The lyrical beauty of Brazilian football more uplifting than ever in this World Cup
Chris Jones is in Qatar to cover the Men’s World Cup for CBC Sports.
In the historic center of the steamy and sprawling Brazilian city of Manaus, lies the most unlikely sanctuary: the Teatro Amazonas, an opera house.
Its construction began in 1884, at the vertiginous height of a rubber dam. It took 12 years to complete. A wonderfully-named Italian architect, Celestial Sacardim, oversaw its construction. He was a madman and he made it his mission to bring Italian high culture to the jungle.
The opera house has hand-painted ceiling panels, polished marble floors and 200 Italian chandeliers, each of which was shipped in a crate across the Atlantic Ocean, transported by the Amazon and lit inside a musical cathedral.

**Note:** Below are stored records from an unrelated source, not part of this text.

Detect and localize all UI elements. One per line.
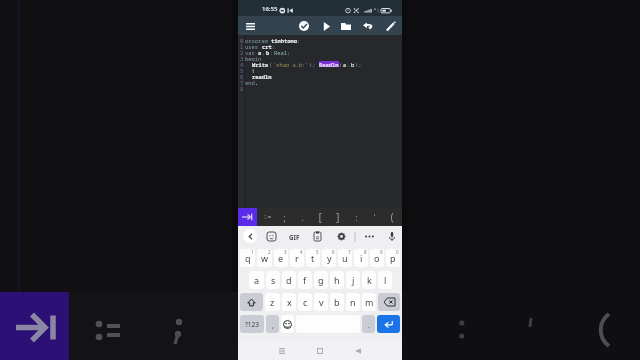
button[interactable]: m (362, 293, 376, 311)
button[interactable]: . (293, 208, 311, 226)
staticText: e (278, 252, 284, 264)
staticText: j (352, 274, 355, 286)
button[interactable]: a (249, 271, 264, 289)
staticText: 2 (240, 49, 244, 55)
button[interactable]: Shift (240, 293, 263, 311)
button[interactable]: t (306, 249, 320, 267)
button[interactable]: z (265, 293, 280, 311)
staticText: 0 (396, 249, 399, 255)
staticText: z (270, 296, 275, 308)
staticText: . (255, 79, 259, 85)
button[interactable]: Compile (297, 19, 311, 33)
button[interactable]: u (338, 249, 352, 267)
staticText: q (245, 252, 251, 264)
button[interactable]: n (346, 293, 360, 311)
button[interactable]: , (266, 315, 279, 333)
staticText: o (374, 252, 380, 264)
button[interactable]: q (240, 249, 255, 267)
staticText: ; (297, 37, 301, 43)
staticText: | (245, 67, 255, 73)
button[interactable]: Run (319, 19, 333, 33)
button[interactable]: Edit (383, 19, 397, 33)
button[interactable]: w (257, 249, 272, 267)
staticText: 8 (240, 85, 244, 91)
button[interactable]: r (290, 249, 304, 267)
button[interactable]: := (258, 208, 276, 226)
button[interactable]: Emoji (281, 315, 294, 333)
button[interactable]: c (298, 293, 312, 311)
staticText: k (367, 274, 372, 286)
button[interactable]: y (322, 249, 336, 267)
button[interactable]: Undo (361, 19, 375, 33)
button[interactable]: d (282, 271, 296, 289)
staticText: c (303, 296, 308, 308)
button[interactable]: ' (365, 208, 383, 226)
staticText: y (327, 252, 332, 264)
staticText: g (318, 274, 324, 286)
staticText: t (311, 252, 315, 264)
staticText: readln (252, 73, 272, 79)
staticText: 7 (240, 79, 244, 85)
button[interactable]: ; (275, 208, 293, 226)
button[interactable]: h (330, 271, 344, 289)
staticText: ; (282, 212, 287, 223)
button[interactable]: l (378, 271, 392, 289)
staticText: 5 (316, 249, 319, 255)
staticText: a (343, 61, 347, 67)
button[interactable]: : (347, 208, 365, 226)
button[interactable]: Enter (377, 315, 400, 333)
button[interactable]: Open file (339, 19, 353, 33)
staticText: a (258, 49, 262, 55)
button[interactable]: Back (349, 342, 367, 360)
staticText: ); (309, 61, 319, 67)
button[interactable]: v (314, 293, 328, 311)
button[interactable]: x (282, 293, 296, 311)
button[interactable]: o (370, 249, 384, 267)
staticText: 3 (284, 249, 287, 255)
staticText: 9 (380, 249, 383, 255)
button[interactable]: p (386, 249, 400, 267)
button[interactable]: i (354, 249, 368, 267)
button[interactable]: Home (311, 342, 329, 360)
staticText: := (263, 212, 272, 222)
button[interactable]: ( (383, 208, 401, 226)
button[interactable]: Menu (243, 19, 257, 33)
button[interactable]: Symbols (240, 315, 264, 333)
button[interactable]: e (274, 249, 288, 267)
button[interactable]: Stickers (265, 230, 277, 242)
staticText: uses (245, 43, 262, 49)
staticText: d (286, 274, 292, 286)
button[interactable]: Recents (273, 342, 291, 360)
button[interactable]: f (298, 271, 312, 289)
staticText: n (350, 296, 356, 308)
staticText: a (254, 274, 260, 286)
button[interactable]: Voice input (386, 230, 398, 242)
staticText: . (368, 321, 370, 331)
staticText: 1 (240, 43, 244, 49)
button[interactable]: [ (311, 208, 329, 226)
button[interactable]: k (362, 271, 376, 289)
staticText: 7 (348, 249, 351, 255)
button[interactable]: Back (243, 229, 257, 243)
button[interactable]: j (346, 271, 360, 289)
button[interactable]: Tab (238, 208, 257, 226)
button[interactable]: Settings (335, 230, 347, 242)
button[interactable]: g (314, 271, 328, 289)
button[interactable]: . (362, 315, 375, 333)
staticText: m (365, 296, 374, 308)
staticText: 6 (240, 73, 244, 79)
button[interactable]: Clipboard (311, 230, 323, 242)
staticText: f (303, 274, 307, 286)
button[interactable]: s (266, 271, 280, 289)
staticText: ); (355, 61, 362, 67)
staticText: begin (245, 55, 262, 61)
button[interactable]: More options (363, 230, 375, 242)
staticText: 3 (240, 55, 244, 61)
staticText: ' (372, 212, 377, 223)
button[interactable]: b (330, 293, 344, 311)
button[interactable]: ] (329, 208, 347, 226)
button[interactable]: GIF (287, 230, 301, 244)
button[interactable]: Backspace (378, 293, 400, 311)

I went to this opera in 2014 when Brazil hosted the Men’s World Cup. Italy and England were playing in Manaus for some inexplicable reason. The first time I entered, I was alone. It was a lovely, strange place anyway, but given the heat and chaos outside, it felt like heaven.

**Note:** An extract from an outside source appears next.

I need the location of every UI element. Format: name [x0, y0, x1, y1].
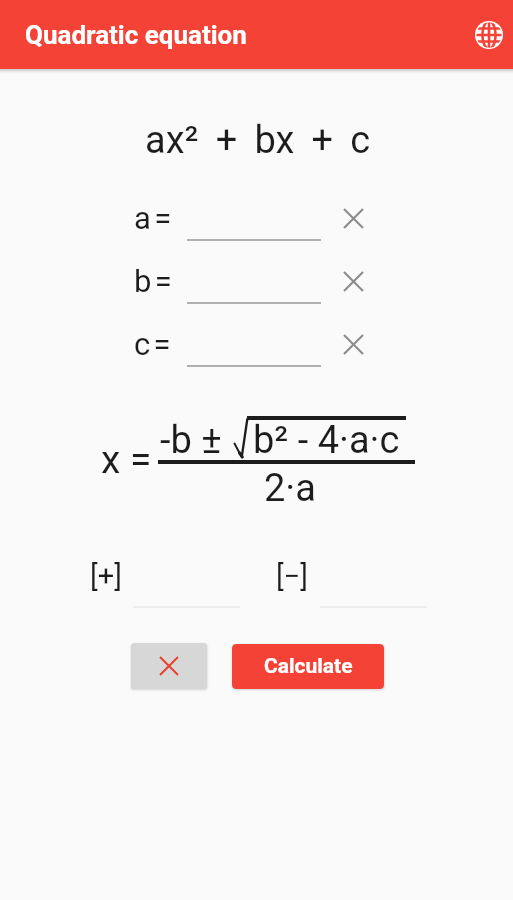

The next morning I met an American friend who was in deep grief. A few days before the World Cup, his father was killed in a motorcycle accident. He decided to come to Brazil, thinking it might help him overcome some difficulties, but his wife was worried. She asked me to keep an eye on him.
I took him to the opera. Unlike my first visit, when it was otherwise empty, my friend and I came across the entire opera company, in street clothes, rehearsing on stage. No one seemed to care for us, so we took up residence in one of the old boxes, wrapped in red velvet.
Mourning is a ghost
My friend and I sat there together, and the whole building was filled with the most magnificent sound. We sat there the longest. My friend is calm, discreet and ironic – I like him very much – and is not the type of person to talk about his feelings. We just sat there and listened, but I have no doubt from the look on his face that he was with his father.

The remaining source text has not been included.